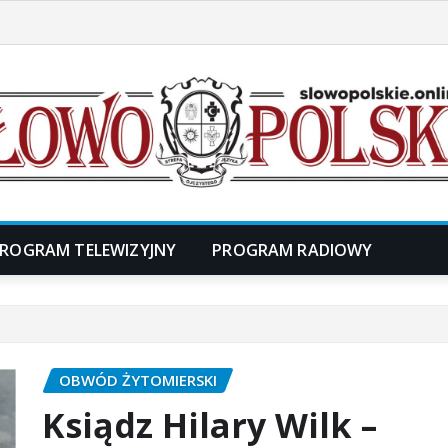
ROGRAM TELEWIZYJNY
PROGRAM RADIOWY
OBWÓD ŻYTOMIERSKI
Ksiądz Hilary Wilk –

================

Every line of the material must be returned exactly; leave the images out.

● **Written solution**:
ROGRAM TELEWIZYJNY
PROGRAM RADIOWY
OBWÓD ŻYTOMIERSKI
Ksiądz Hilary Wilk –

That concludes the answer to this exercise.